Friday, November 12, 2004

Beyond self-indulgence

This is for Charlotte Gregory. And for David Sawyer.

Miss Gregory taught her 11th Grade English class that daily writing did not need to be just a diary, with all its connotations of the pink cover with a clasp. She encouraged us to write what we were thinking, no matter the format: poetry, short stories, diatribes, expressions, interesting passages from books, our own feelings. So, I started.

David Sawyer taught Rhetoric 101 to Lycoming College freshmen. He took the concept one step further: we were each required to write for 15 minutes daily, nonstop – even if it meant writing “I don’t know what to write” while our brains got unstuck. He checked our notebooks each week to make sure we met the assignment; he didn’t read our stuff, just made sure we wrote. His purpose was to break any fear that a blank piece of paper could engender, and to get us used to writing without worry about form. Structure and form would come with editing.

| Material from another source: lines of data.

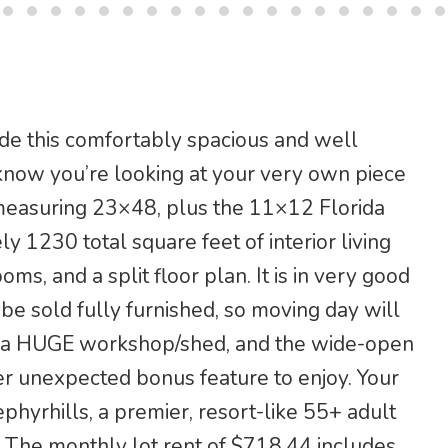
e this comfortably spacious and well
now you’re looking at your very own piece
d measuring 23×48, plus the 11×12 Florida
 1230 total square feet of interior living
, and a split floor plan. It is in very good
 be sold fully furnished, so moving day will
ve a HUGE workshop/shed, and the wide-open
er unexpected bonus feature to enjoy. Your
phyrhills, a premier, resort-like 55+ adult
. The monthly lot rent of $718.44 includes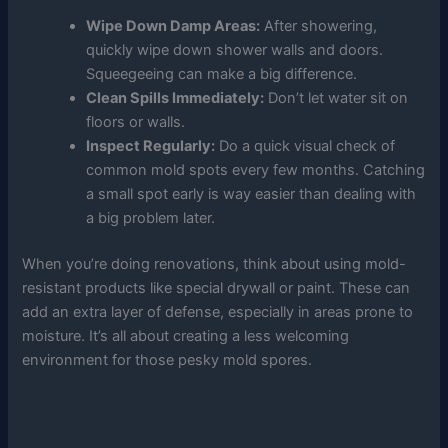
Wipe Down Damp Areas:
After showering,
quickly wipe down shower walls and doors.
Squeegeeing can make a big difference.
Clean Spills Immediately:
Don’t let water sit on
floors or walls.
Inspect Regularly:
Do a quick visual check of
common mold spots every few months. Catching
a small spot early is way easier than dealing with
a big problem later.
When you’re doing renovations, think about using mold-
resistant products like special drywall or paint. These can
add an extra layer of defense, especially in areas prone to
moisture. It’s all about creating a less welcoming
environment for those pesky mold spores.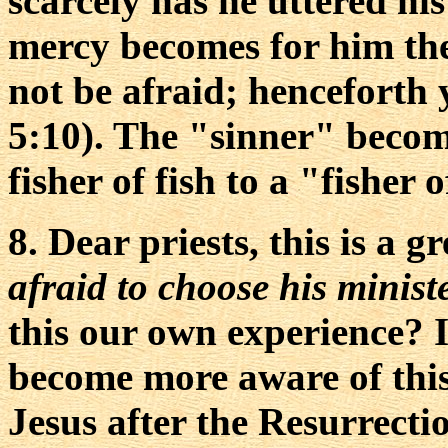
scarcely has he uttered h
mercy becomes for him the
not be afraid; henceforth 
5:10). The "sinner" becom
fisher of fish to a "fisher
8. Dear priests, this is a 
afraid to choose his minis
this our own experience? I
become more aware of this
Jesus after the Resurrecti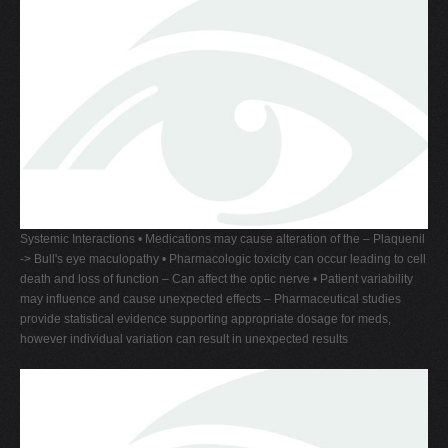
Systemic Interactions • Medications may cause alteration of the – Plaquenil
-> Bull's eye maculopathy • Pharmacologic toxicity can occur leading to cell
death and loss of function – Can affect the optic nerve • Patient variability
may influence and cause unexpected effects – Pharmaceutical studies
provide statistical evidence supporting appropriate dosage for meds,
however individual variation can result in unexpected results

For me, the result is 32 years of material. Sporadic. Unedited. On paper and in four different word processors. Some junk, some creativity. Most resting in a four-drawer metal filing cabinet in our basement.

But how self-indulgent can one get? If I don’t publish anything, journaling becomes a solo pursuit without an audience. I can have a sense of immortality by believing that this stuff is left behind for others, as a way of measuring who I was. But isn’t it better to have something to say that others can hear? Rather than leaving breadcrumbs backwards from the gravesite, I can use words to affect thought and outcomes during my lifetime.

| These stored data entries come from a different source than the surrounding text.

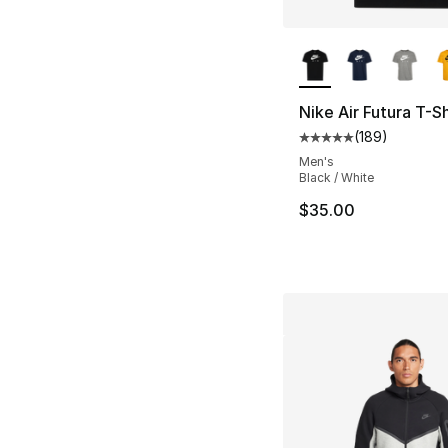
More Colors Availa
Nike Air Futura T-Sh
(
189
)
Average customer ra
Men's
Black / White
$35.00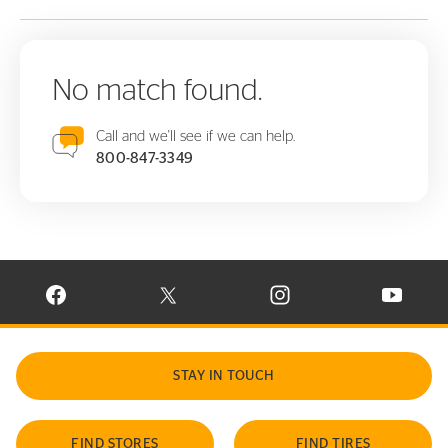
No match found.
Call and we'll see if we can help.
800-847-3349
VISIT CONTINENTAL TIRE ON FACEBOOK IN NEW WINDOW
VISIT CONTINENTAL TIRE ON X IN NEW W
VISIT CONTINENTAL TIR
VISIT C
STAY IN TOUCH
FIND STORES
FIND TIRES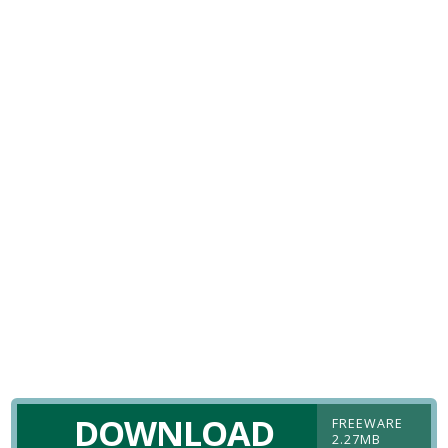
DOWNLOAD
FREEWARE
2.27MB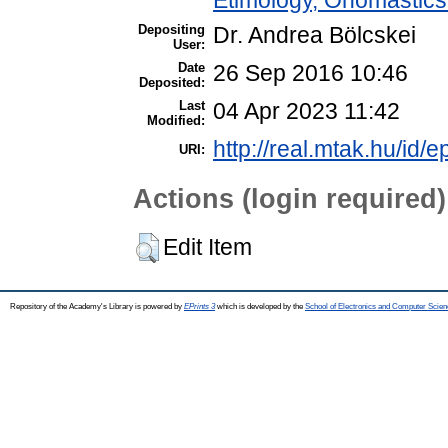
Depositing
Dr. Andrea Bölcskei
User:
Date
26 Sep 2016 10:46
Deposited:
Last
04 Apr 2023 11:42
Modified:
http://real.mtak.hu/id/e
URI:
Actions (login required)
Edit Item
Repository of the Academy's Library is powered by
EPrints 3
which is developed by the
School of Electronics and Computer Scien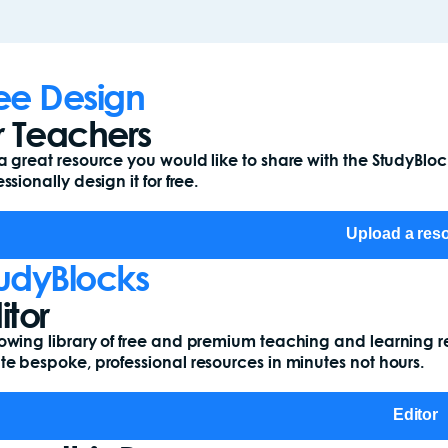
ee Design
r Teachers
a great resource you would like to share with the StudyBl
ssionally design it for free.
Upload a res
udyBlocks
itor
owing library of free and premium teaching and learning r
te bespoke, professional resources in minutes not hours.
Editor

The new electronic media lets me do this. I can publish without an intermediary – no editor, no marketer, no newspaper or magazine to convince. I can become a blogger, and let others determine the impact.

I can go from private self-indulgence, to the arrogance of believing I have something important to say. All in one electronic posting. Even that sentence can be read in different ways:

All, in one electronic posting.
All-in-one electronic posting.

So here goes. I take Miss Gregory’s encouragement to write, and Dr. Sawyer’s admonition against the tyranny of the blank page, and join the cacophony of sounds and words on the internet. Small i.

I will not limit myself to one theme or subject. I will write about our government and leaders. I will write about baseball. I might weave in some poetry. This is a personal experiment, designed to take my monologues and turn them into dialogues. Or just a way to get published.

This is Entry 1. In Entry 2, I take on the President.